Pero, tras su vuelta, dijo que había estado haciendo sus pinitos como actriz en Dublín y que se había enamorado de esa profesión. Pensaba trasladarse a Los Ángeles de inmediato. Alice casi perdió la cabeza. A pesar de sentirse locamente frustrada, reconoció su propia contribución al problema. Como Lydia era la más joven de los tres, hija de unos padres que trabajaban mucho y viajaban con cierta regularidad, y como siempre había sido una buena estudiante, Alice y John la habían ignorado demasiado. Le habían ofrecido mucho espacio para que se creara su propio mundo, mucha libertad para que pensara por sí misma y mucha autonomía, lo que no era común entre los niños de su edad. Creyeron que sus vidas profesionales le servirían como ejemplo deslumbrante de lo que se podía conseguir si uno se planteaba metas nobles e individualmente satisfactorias y las perseguía con pasión y mucho esfuerzo. Lydia comprendió los consejos de su madre acerca de la importancia de recibir una educación universitaria, pero tuvo la confianza y la audacia suficientes para rechazarlos. Además, no estaba enteramente sola.

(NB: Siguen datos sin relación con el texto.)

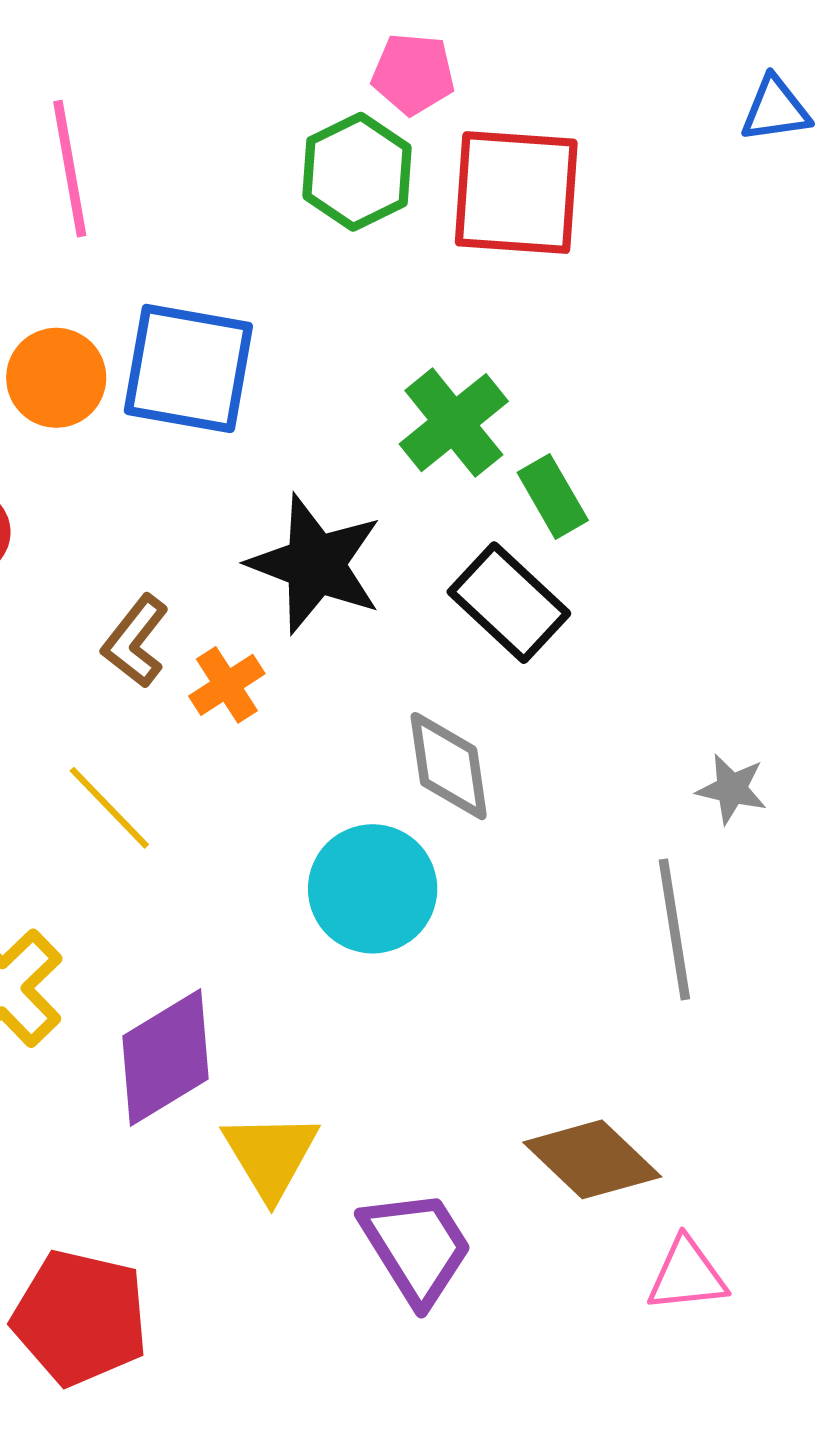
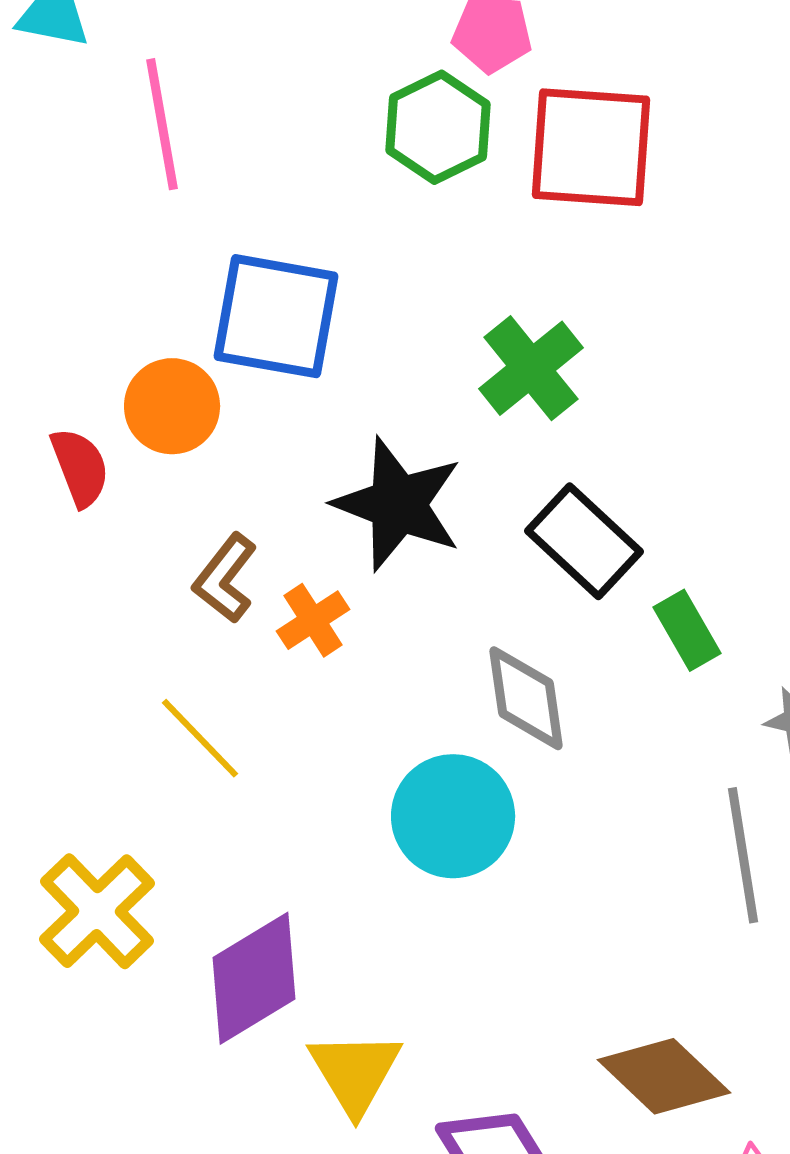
orange circle: (56, 378) -> (172, 406), moved
green rectangle: (553, 496) -> (687, 630), moved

Fragmento de "Siempre Alice"
Siempre Alice es una novela que retrata de manera profundamente conmovedora los efectos del alzheimer. Alice Howland está orgullosa de la vida que tanto esfuerzo le ha costado construir. A los cincuenta años, es profesora de psicología cognitiva en Harvard y una experta lingüísta de fama mundial, con un marido exitoso y tres hijos adultos. Cuando empieza a sentirse desorientada y olvidadiza, un trágico diagnóstico cambia su vida, al tiempo que su relación con su familia y con el mundo, para siempre.